What the task requires:
Each line of data below is to be returned exactly, leaving out any picture.

Supplied data:
'''
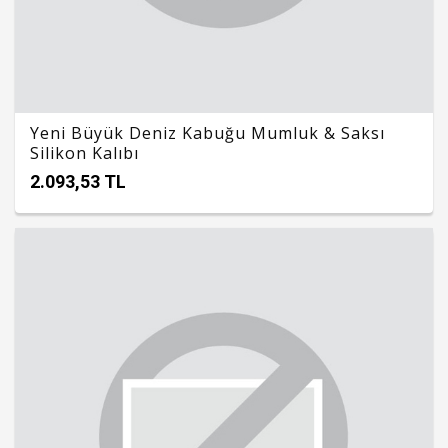
Yeni Büyük Deniz Kabuğu Mumluk & Saksı
Silikon Kalıbı
2.093,53 TL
'''
Written response:
Yeni Büyük Deniz Kabuğu Mumluk & Saksı
Silikon Kalıbı
2.093,53 TL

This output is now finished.